The beginning of the twentieth century witnessed an international revolution in the arts, as a wide range of cultural groups, aesthetic movements and individual writers and artists sought to extend and transform their relationship with and representation of reality.
The word ‘modernism’ represents the retrospective fusion of these very diverse aesthetic experiments into the comprehensive style or social and psychological temper of a ‘modern’ age typically dated between 1910 and 1930. In their now classical guide, Bradbury and McFarlane describe Modernism as ‘an art of a rapidly modernizing world, a world of rapid industrial development, advanced technology, ubrbanisation, secularisation and mass forms of social life’, but also ‘the art of a world from which many traditional certainties had departed, and a certain sort of Victorian confidence not only in the onward progress of mankind but in the very solidity and visibility of reality itself has evaporated’ (Bradbury and McFarlane, 1976:57).

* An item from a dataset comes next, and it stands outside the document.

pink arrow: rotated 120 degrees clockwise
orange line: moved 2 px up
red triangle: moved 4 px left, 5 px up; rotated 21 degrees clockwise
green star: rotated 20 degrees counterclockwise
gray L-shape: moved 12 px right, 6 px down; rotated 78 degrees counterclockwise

This double condition results in a central contradiction: depending on context and perspective, modernism can be seen as a vigorous creative impulse to ‘make it new’, through a determined break with the stultifying artistic conventions of the immediate past and an embrace of the modern, or as a literature of crisis and dislocation, desperately insisting on the power of art to give shape to a world that has lost all order and stability.
Because modernism connotes a cultural sensibility rather than a particular period in time, however, it is not simply interchangeable with strictly historical references such as ‘the early twentieth century’ or ‘the 1920s’, even though it overlaps with them.

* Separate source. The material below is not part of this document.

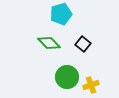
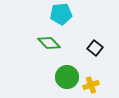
cyan pentagon: rotated 10 degrees clockwise
black square: moved 12 px right, 4 px down
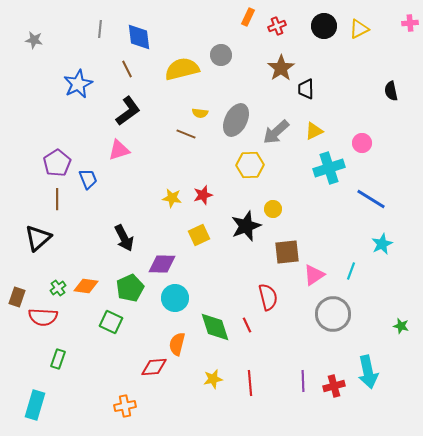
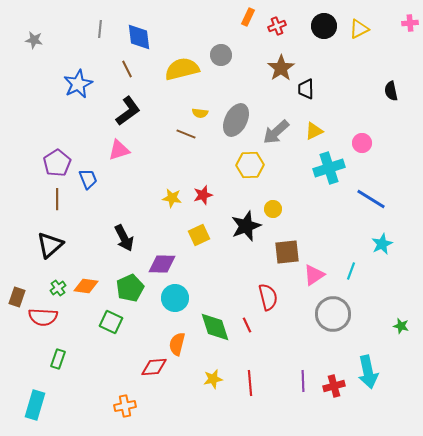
black triangle at (38, 238): moved 12 px right, 7 px down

The label ‘high modernism’ refers specifically to the canonical account of Anglo-American literary experimentation between the world wars, characterised by a turn away from direct modes of representation towards greater abstraction and aesthetic impersonality and self-reflexivity. Such aesthetic formalism is typically identified with the canonical figures of Ezra Pound and T.S.Eliot, as well as Joyce and Woolf.
As a result of the insights of post-structuralist, feminist and post-colonial critics, however, the concept of modernism is now widely recognised to be open to much broader interpretation and redefinition than this reading previously acknowledged.
Work Cited: Parsons, Deborah. Theorists of the Modernist Novel. New York; Routledge, 2007. Print.